Motoko's Journal – Day 5
Location: Hinata Inn
Early Morning: Meditated
Morning: Trained, ate breakfast
Main Day: School
Afternoon: Ate supper, Meditated
Evening: Soaked in hot spring, Meditated, Trained, Meditated
Events of Note: Phoned Sister
I finally figured out what was wrong with me. Living with Keitaro for so long has tainted me. My attacks are as strong as ever, but my purity has been tainted somehow. My Ki is tinged with the same emptiness that resides in the Hinata Blade. It is the feeling that one has lost purity. Well I know that I certainly haven't done anything to taint my purity!
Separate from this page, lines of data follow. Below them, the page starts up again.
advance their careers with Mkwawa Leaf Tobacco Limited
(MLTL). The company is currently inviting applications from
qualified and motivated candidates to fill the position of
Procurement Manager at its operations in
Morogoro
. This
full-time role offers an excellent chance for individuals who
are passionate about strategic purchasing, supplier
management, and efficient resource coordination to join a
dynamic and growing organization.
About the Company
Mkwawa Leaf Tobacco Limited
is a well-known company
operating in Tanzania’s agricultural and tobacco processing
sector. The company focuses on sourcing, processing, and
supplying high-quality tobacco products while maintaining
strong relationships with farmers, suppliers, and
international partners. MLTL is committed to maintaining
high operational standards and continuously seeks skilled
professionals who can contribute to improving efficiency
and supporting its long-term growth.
Damn Keitaro! He messes things up just by existing, and yet he is so good at playing the victim. I don't even know why..
It will be interesting to see what my sister thinks of Keitaro's newfound resistance to Ki attacks. He has always been somewhat resistant, but to have them no longer effect him... I can't even ask him about it till he notices it himself. I dare not dwell on the perversion that he would attempt if he knew that we couldn't stop him like normal. Still, I am keeping a close eye on him, if he tries anything, I will... Do something. I hate being so powerless! I hate it!
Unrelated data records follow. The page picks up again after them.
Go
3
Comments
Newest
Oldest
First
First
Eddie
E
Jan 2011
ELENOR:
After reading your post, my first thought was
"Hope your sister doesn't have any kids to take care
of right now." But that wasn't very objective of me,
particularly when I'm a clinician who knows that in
Well, I am sure my sister will find a way to deal with him. It was really hard to call her, but... I can't go on like this, and the ritual to absolve the stains on your soul require someone more powerful than you. My sister is the only person that I can think of. Even though I know that she will be mad that I let myself get affected like this, it is preferable to the alternative. It has to be better than being unable to stop that pervert from doing perverted things to the girls!